Man in the Mirror: Part 2

For if anyone is a hearer of the word and not a doer, he is like a man who looks intently at his natural face in a mirror. For he looks at himself and goes away and at once forgets what he was like. But the one who looks into the perfect law, the law of liberty, and perseveres, being no hearer who forgets but a doer who acts, he will be blessed in his doing.”

JAMES 1:23:25 ESV¹

The movie industry has reached such inventive genius that it can infiltrate our imagination and rearrange reality. Just trying to figure out the plot is enough to keep our attention and even implant ideas in our mind that challenge our values.

The “Black Mirror” series on Netflix confronts the physical and psychological terrain of our imagination. It starts from the moment you click on it. “The series begins with a small throbber rotating over a complete black background which turns the screen into a mirror.” At the end of the title sequence, it looks like your screen is broken on purpose.

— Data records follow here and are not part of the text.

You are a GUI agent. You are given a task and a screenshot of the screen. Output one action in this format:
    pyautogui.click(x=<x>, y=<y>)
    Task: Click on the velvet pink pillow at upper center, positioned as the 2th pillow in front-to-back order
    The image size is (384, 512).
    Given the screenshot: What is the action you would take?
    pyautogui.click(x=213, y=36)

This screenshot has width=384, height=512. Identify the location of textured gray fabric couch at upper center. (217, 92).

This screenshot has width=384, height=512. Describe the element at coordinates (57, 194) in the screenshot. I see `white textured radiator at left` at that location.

According to the book Black Mirror and Philosophy¹, Charlie Brooker, the show’s creator said in an interview, “the show is really about the human condition. It’s not a technological problem we have, it’s a human one… when you read about Black Mirror, you sense a dark reflection of society through a [broken humanity].” The schemes that wreak havoc, like mass shootings, explosions and the news that clutter our daily lives are the staple of this series. On the other hand, the search for our true identity through the supernatural has the wellness industry and spiritual centers thriving as they each offer their version of bliss. Our world is shattered and the hearts of many broken. We’re searching for answers to the deepest hungers we can’t fill. Who do we trust? We want to see change in the world but only offer the man in the mirror cosmetic fixes. Who doesn’t want to be well? Who doesn’t want a life free from stress? Who, deep within their heart, doesn’t want to know God or if He really exists? 

According to Genesis 1:26-27², God created mankind as one looking through a mirror. God saw himself through us. Humanity was endowed with free-will, ‘a self-conscious personality’ spiritually as well as physically in the image of the divine. Just like at the end of the title sequence in Black Mirror, the concrete essence of the likeness to God was shattered by sin. The world today is the true mirror of the human heart. It is broken and dark. In his book Polishing the Mirror³, Ram Dass navigates the brokenness of mankind when he says, “How do you get on with it? You give up the things that don’t get you to God. What do you give up? It’s not just material stuff. It’s also the ways you identify yourself, how you feel about yourself… keep giving up your guilt, your anger, and your preoccupation with your own melodrama.” The writer of Hebrews 1:3 confirms that it’s only through Jesus Christ “the glory of God and the exact imprint of His nature…” that our nature is transformed into the image of God again. 

To us, Jesus is a mirror in which we see the image of truth and grace, wisdom and virtue, piety and love. Our brokenness is an identity crisis.

¹ Irwin, William. Black Mirror and Philosophy. Wiley-Blackwell, 2019.
² The Bible. English Standard Version.

³ Dass, Ram. Polishing the Mirror. Sounds True Publishing, 2013.